**SOURCE DATA:**

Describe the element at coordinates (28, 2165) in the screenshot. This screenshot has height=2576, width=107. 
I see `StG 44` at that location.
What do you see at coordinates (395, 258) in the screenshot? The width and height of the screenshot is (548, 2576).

* * *

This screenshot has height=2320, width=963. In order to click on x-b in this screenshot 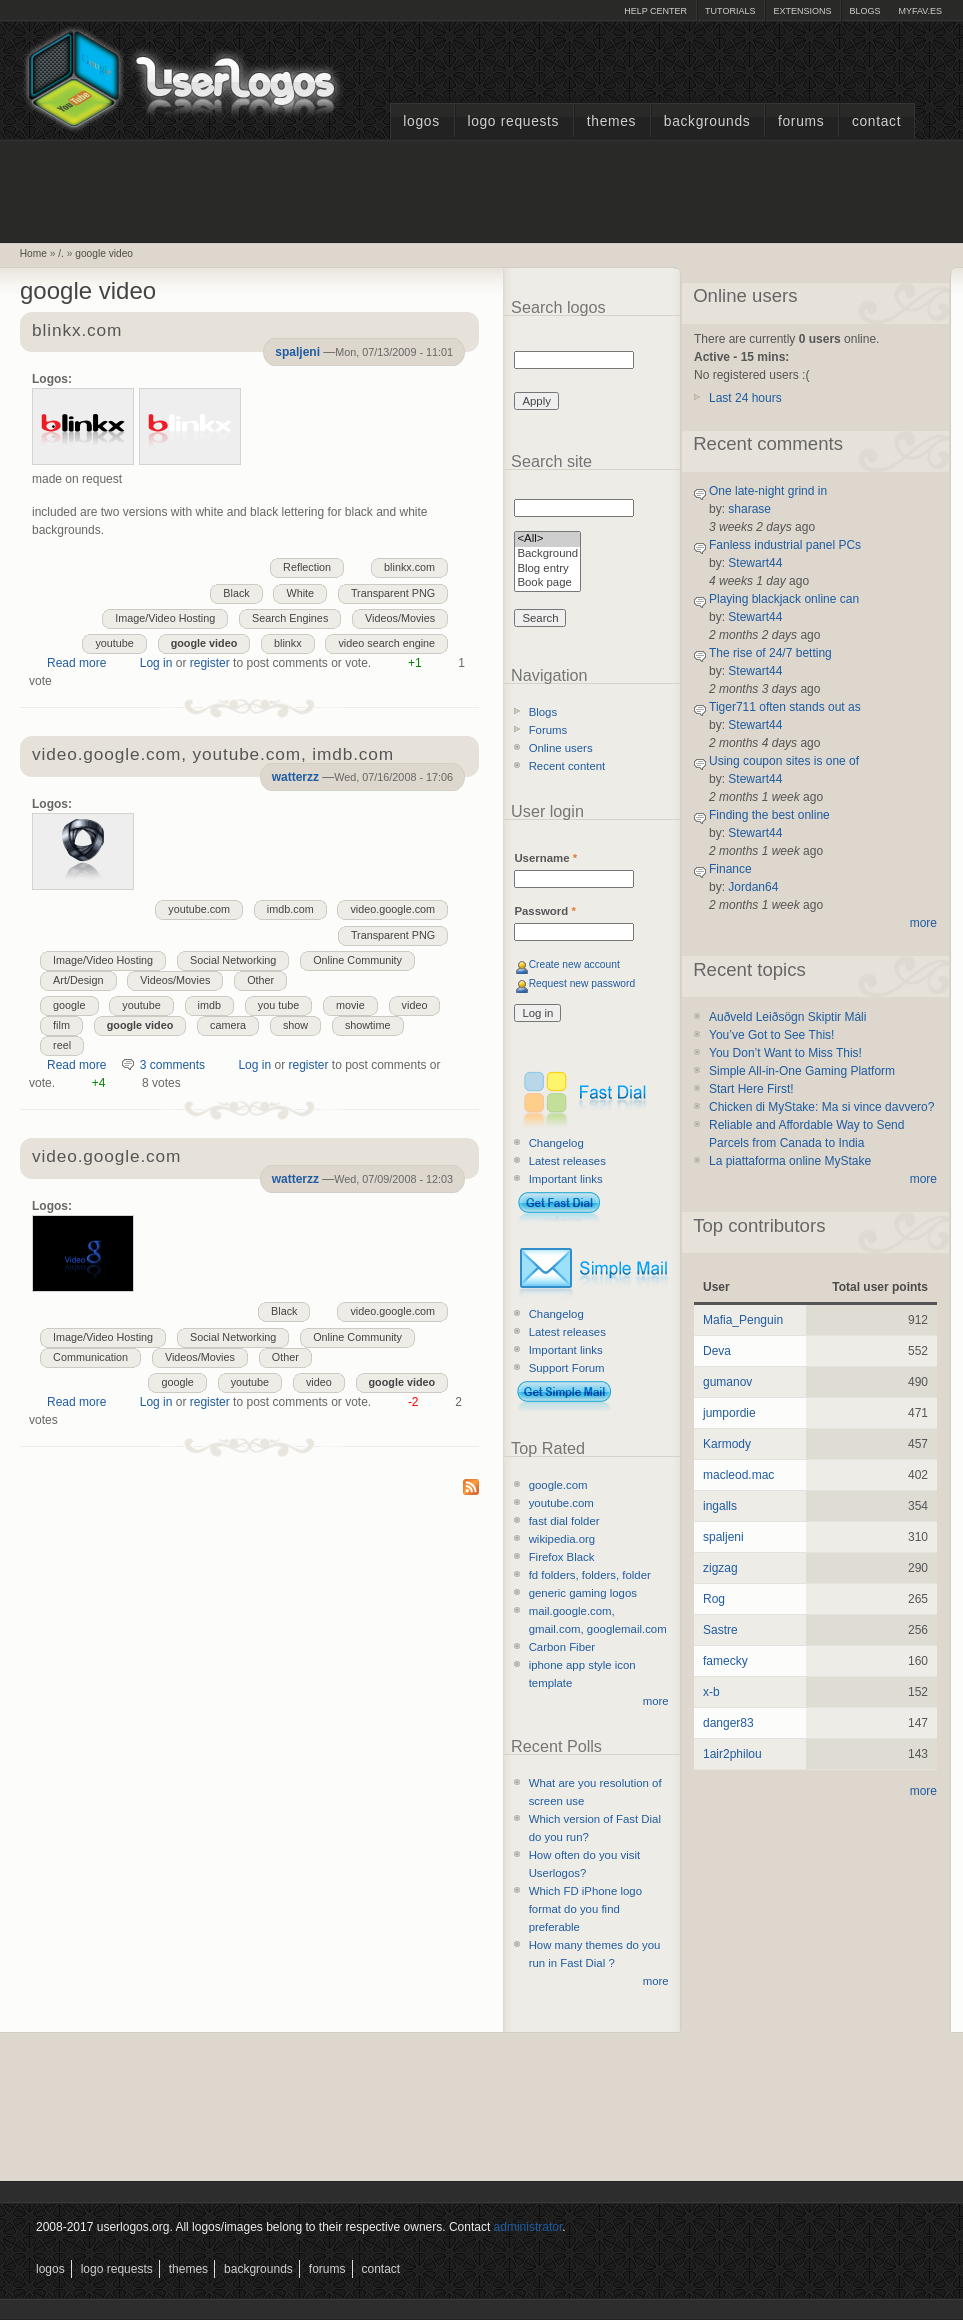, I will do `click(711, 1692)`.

...

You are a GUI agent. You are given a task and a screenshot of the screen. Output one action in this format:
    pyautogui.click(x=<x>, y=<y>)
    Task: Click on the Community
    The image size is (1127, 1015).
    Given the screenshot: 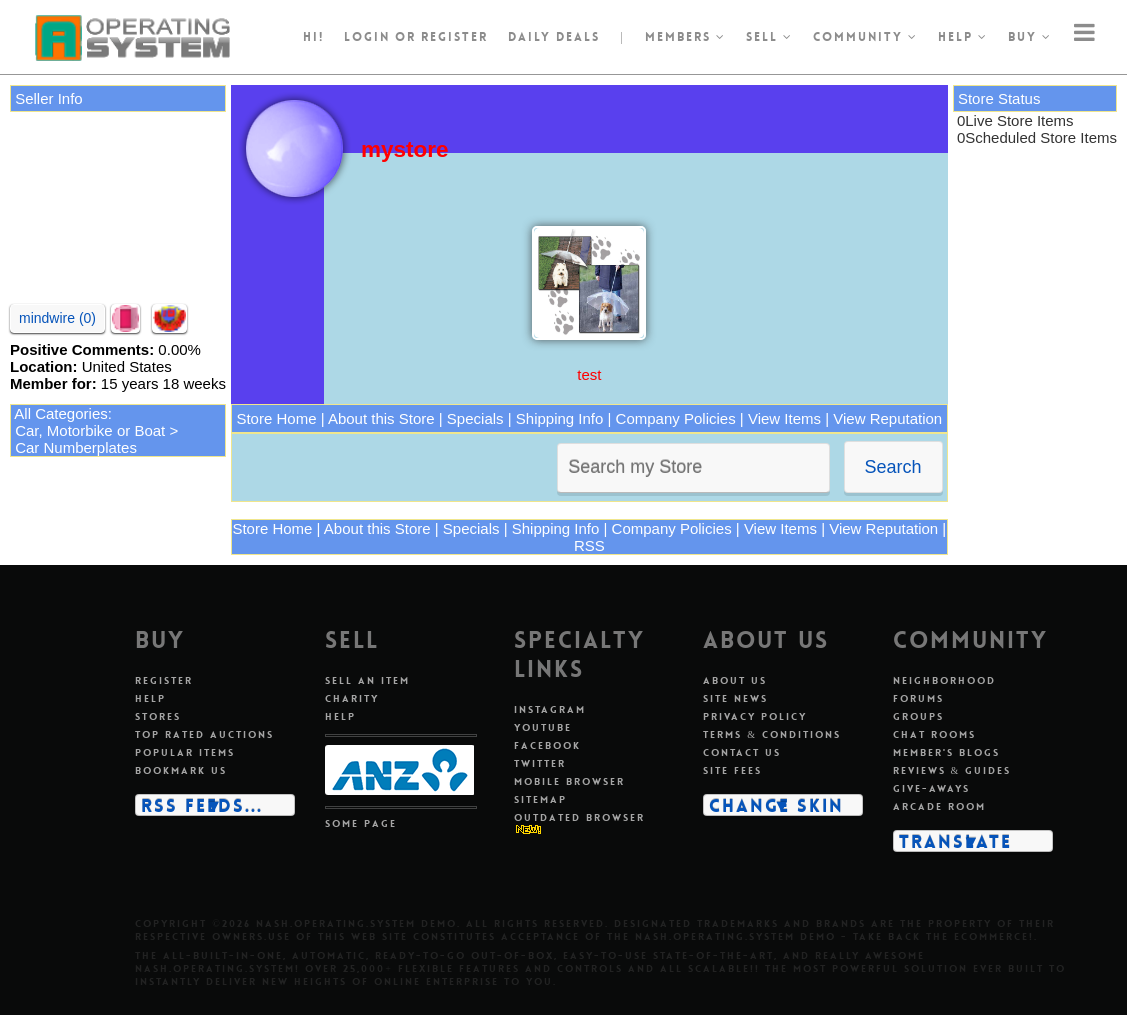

**ABOUT THIS TASK:** Looking at the data above, write out exactly the lines that start at the one containing "Describe the element" and end at the one containing "What do you"; include both and nothing beyond.

**RESULT FOR THIS EXERCISE:**
Describe the element at coordinates (28, 2165) in the screenshot. This screenshot has height=2576, width=107. 
I see `StG 44` at that location.
What do you see at coordinates (395, 258) in the screenshot? The width and height of the screenshot is (548, 2576).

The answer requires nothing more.